Money and mindset shift needed to finance energy’s “yes-and” decade
At ADIPEC’s ‘Finance and Energy: Partnering for Energy Security and Diversification’ strategic forum, three very different corners of the capital stack agreed on one thing: the money exists to fund all forms of energy ecosystems, but what’s missing is sharper risk allocation, cleaner price signals, and a faster route from pilots to scale.
“Both AI and finance start with the same thing: data,” said Youssef Salem, CFO of ADNOC Drilling, adding, “Without validated, governed datasets, you can’t build conviction, and without conviction, you can’t unlock scale.”
“A brilliant enabler (for financing) would be a more aligned policy globally, especially on the
cost of carbon. Clarity lets us make robust investment decisions, and add energy to the system effectively.”
Roslyn Aird, Vice-President for Customer Solutions & Delivery at Shell, put policy at the centre of bankability. “A brilliant enabler (for financing) would be a more aligned policy globally, especially on the cost of carbon. Clarity lets us make robust investment decisions, and add energy to the system effectively.”

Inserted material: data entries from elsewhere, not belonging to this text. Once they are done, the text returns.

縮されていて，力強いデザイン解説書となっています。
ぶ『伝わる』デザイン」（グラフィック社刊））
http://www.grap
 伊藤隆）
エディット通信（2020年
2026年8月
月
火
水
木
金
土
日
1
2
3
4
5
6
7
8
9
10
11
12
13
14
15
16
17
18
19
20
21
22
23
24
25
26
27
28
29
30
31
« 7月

From private capital’s vantage point, James McIntyre, Co-Founder and Managing Partner at Renown Capital Partners, argued the real hurdle to financing is legacy thinking. “We don’t have a generation problem; we have a distribution and usage problem. The old mindset of ‘test, test, test’ for ten years doesn’t work anymore.”

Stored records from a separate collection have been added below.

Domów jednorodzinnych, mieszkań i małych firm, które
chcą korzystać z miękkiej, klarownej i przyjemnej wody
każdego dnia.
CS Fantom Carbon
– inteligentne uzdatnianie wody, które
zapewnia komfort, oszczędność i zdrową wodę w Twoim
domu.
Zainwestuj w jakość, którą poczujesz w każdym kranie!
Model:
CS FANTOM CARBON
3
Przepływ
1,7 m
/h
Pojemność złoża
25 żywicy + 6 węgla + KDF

Build the Stack to Match The Strategy
On the investment front, Salem noted that if the region is investing across hydrocarbons, low-carbon and digital efficiency, its financing must be equally diversified. “ADNOC Drilling raises across the entire capital structure—bank loans, public bonds in multiple currencies, private placements, off-balance-sheet structures, alongside equity placements and PPPs,” he said.
“Every investor has a different preference for tenor, structure, and currency. Offer that menu and you broaden the pool, lower the cost of capital, and pull foreign investment into the wider UAE economy.”
He credited ADNOC’s long-term, high-quality contract cash flows for giving ADNOC Drilling access to global bank relationships “from the US to China” and strong equity demand.
“Aligned global policy, particularly around carbon costs, would transform bankability.”
Make the Value Chain Bankable for Low-Carbon Finance
On low-carbon industry, Aird cautioned that the market is still “nascent” and the forward pricing less visible than in oil and gas. “Identify the capability gaps in the value chain and partner to fill them,” she said. “Instruments like CFDs help frame a forward price so large projects can underwrite returns.”
She also pointed to Norway’s Longship as a template where the government takes an anchor role, emitters such as cement companies contract to off-take CO2, and oil majors co-invest in transport and storage.
“It’s a value-chain construct more than a pure financeability play,” she said. As revenues clarify, she expects infrastructure funds and broader private equity to step in.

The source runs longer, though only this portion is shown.